→ **INPUT**
☆ ☆ ☆ ☆ ☆

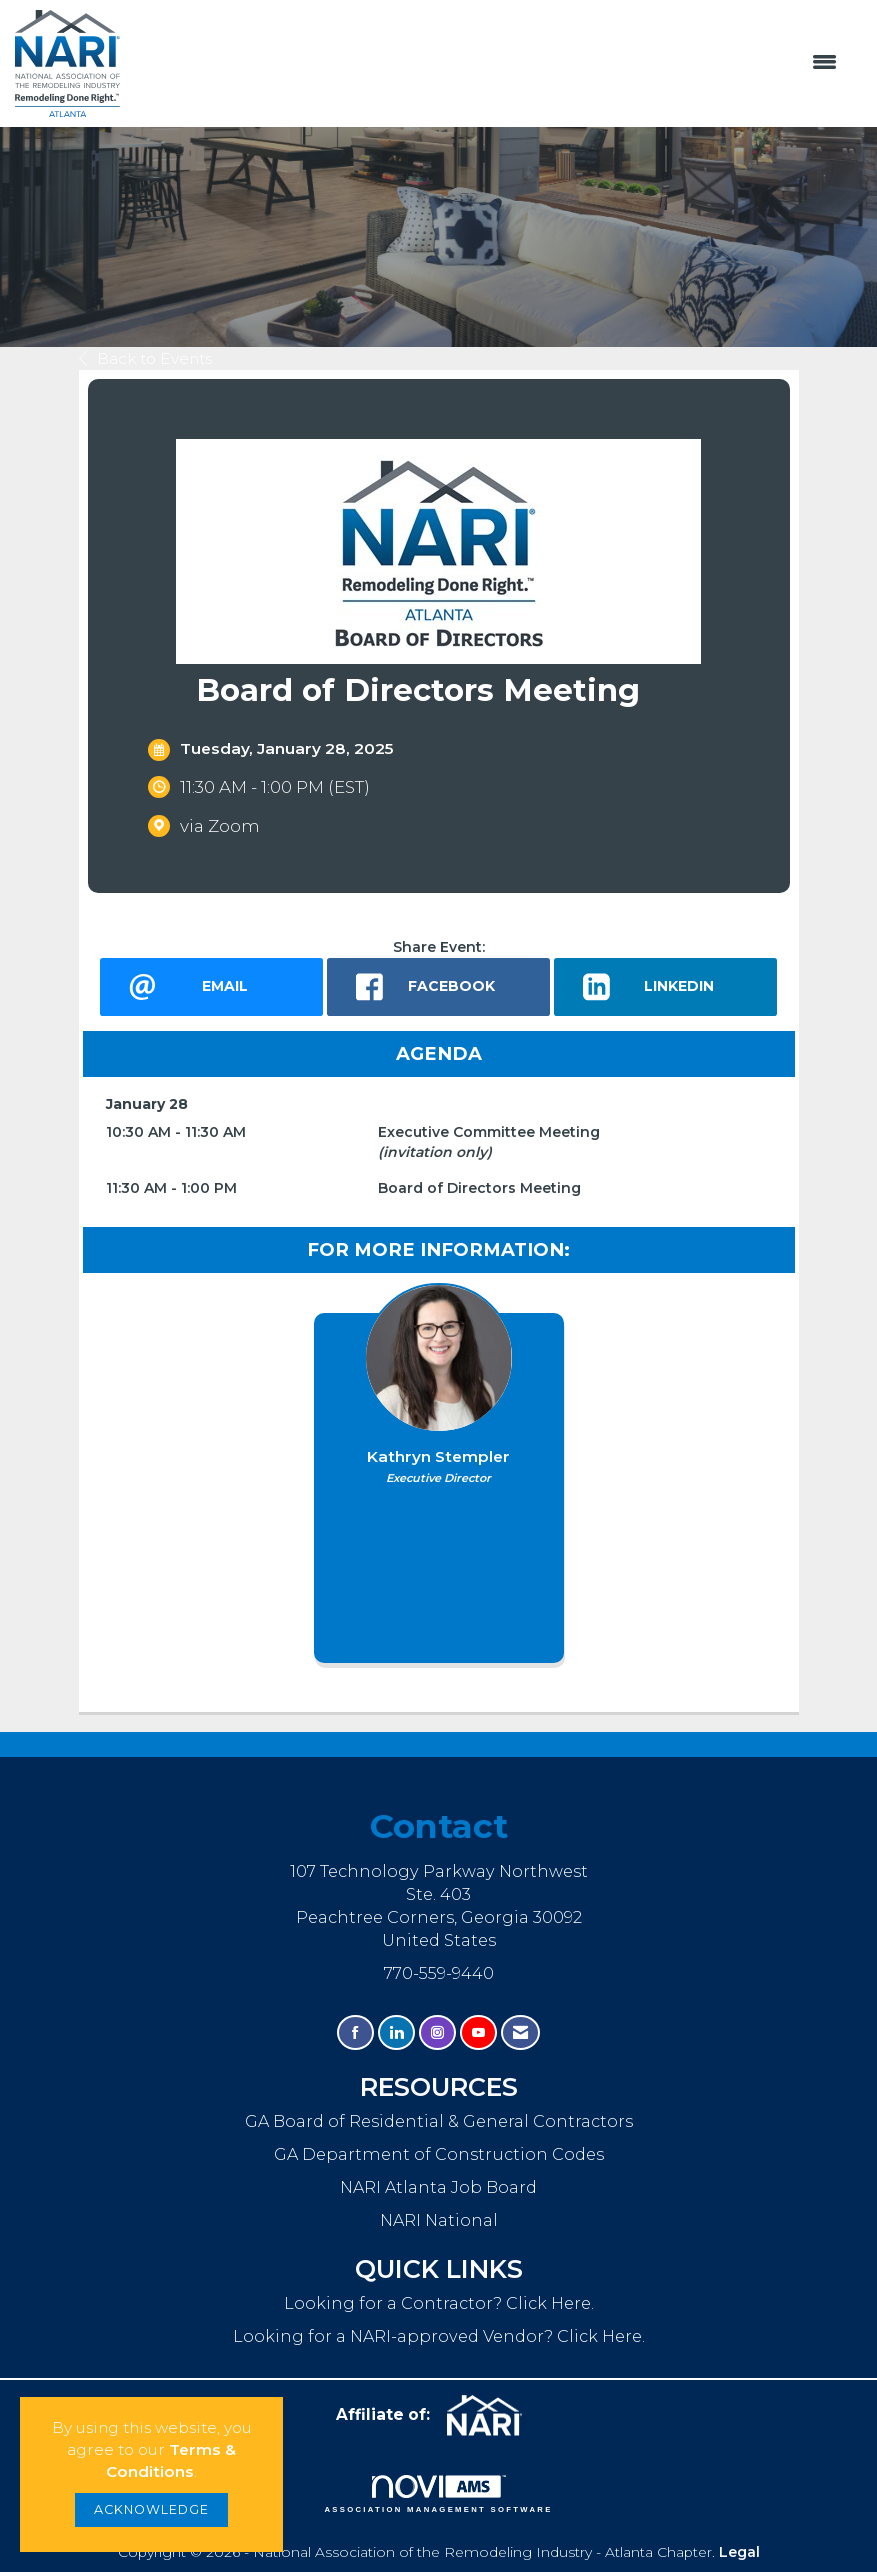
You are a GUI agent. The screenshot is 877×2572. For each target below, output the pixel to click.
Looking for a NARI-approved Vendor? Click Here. (439, 2336)
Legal (739, 2552)
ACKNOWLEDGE (151, 2509)
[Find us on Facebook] (355, 2032)
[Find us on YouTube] (478, 2032)
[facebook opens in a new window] (438, 987)
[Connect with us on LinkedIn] (396, 2032)
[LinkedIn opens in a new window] (665, 987)
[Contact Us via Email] (520, 2032)
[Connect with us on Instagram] (437, 2032)
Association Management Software (438, 2494)
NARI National (439, 2220)
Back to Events (145, 358)
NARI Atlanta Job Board (438, 2187)
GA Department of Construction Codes (439, 2154)
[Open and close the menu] (488, 63)
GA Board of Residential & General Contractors (439, 2121)
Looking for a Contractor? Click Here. (439, 2303)
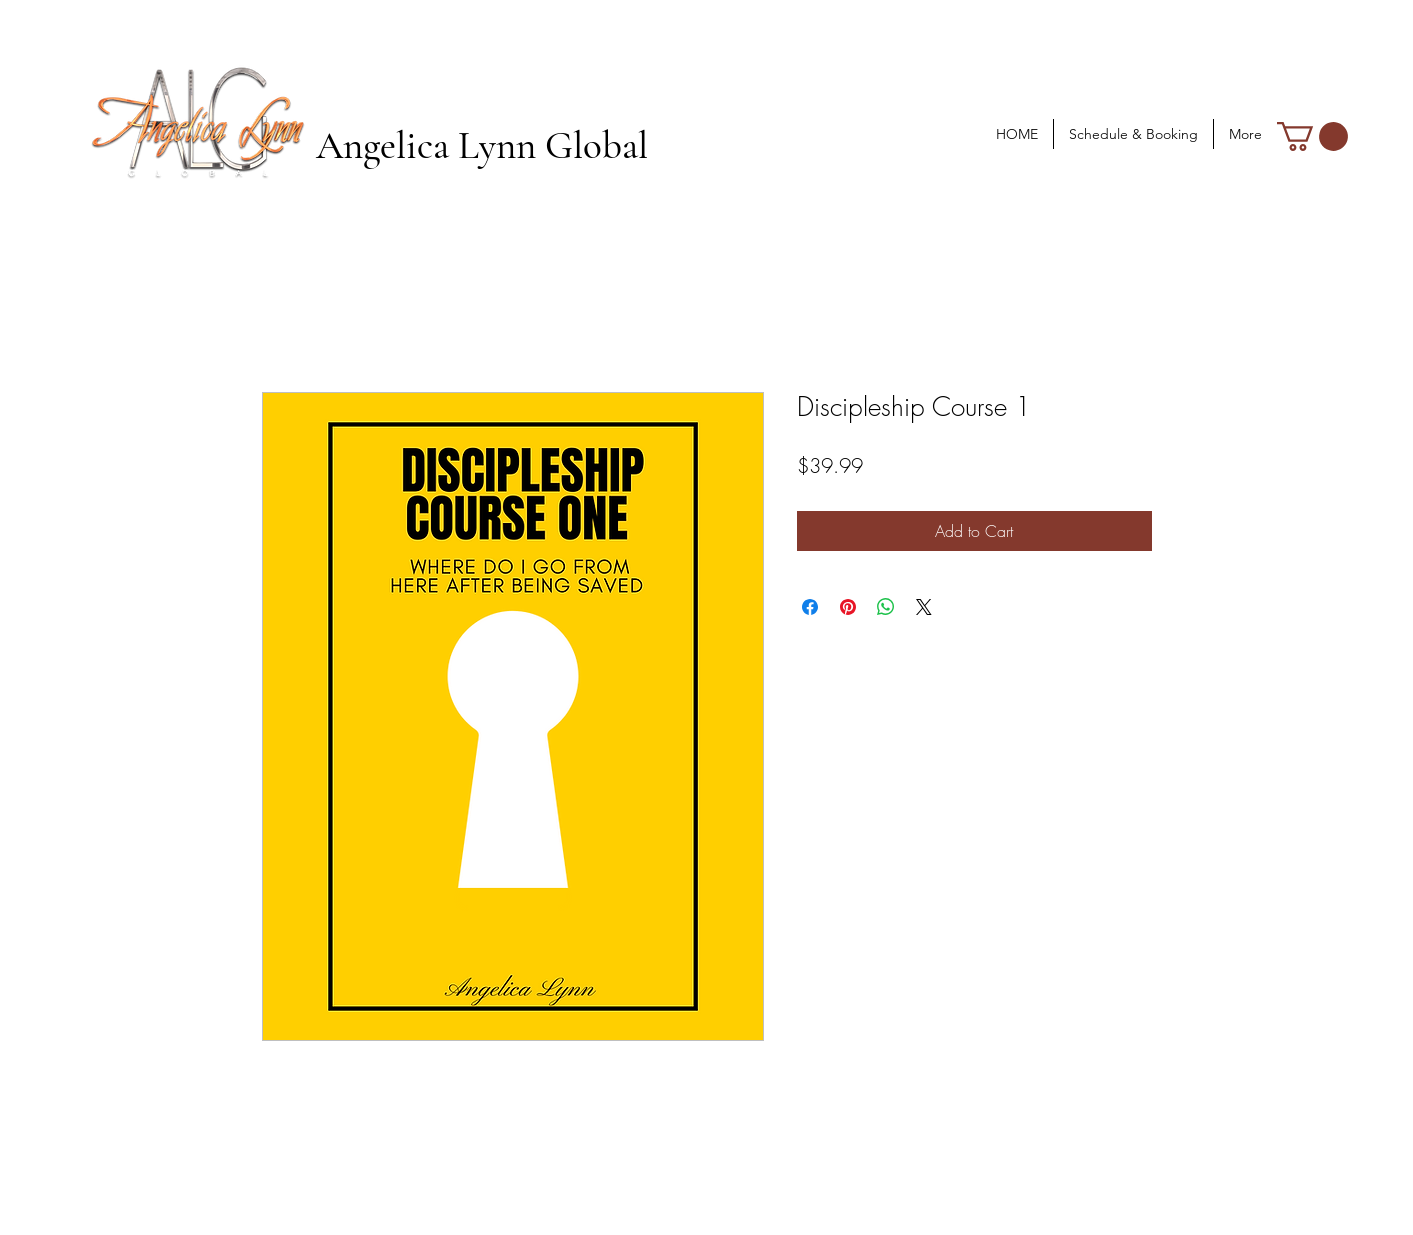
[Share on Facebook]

☆ ☆ ☆ ☆ ☆

Restate word for word the entries above, starting at the line with "ACKNOWLEDGE (151, 2509)" and ending at the line with "GA Board of", inclusive, and no others.

ACKNOWLEDGE (151, 2509)
[Find us on Facebook] (355, 2032)
[Find us on YouTube] (478, 2032)
[facebook opens in a new window] (438, 987)
[Connect with us on LinkedIn] (396, 2032)
[LinkedIn opens in a new window] (665, 987)
[Contact Us via Email] (520, 2032)
[Connect with us on Instagram] (437, 2032)
Association Management Software (438, 2494)
NARI National (439, 2220)
Back to Events (145, 358)
NARI Atlanta Job Board (438, 2187)
GA Department of Construction Codes (439, 2154)
[Open and close the menu] (488, 63)
GA Board of Residential & General Contractors (439, 2121)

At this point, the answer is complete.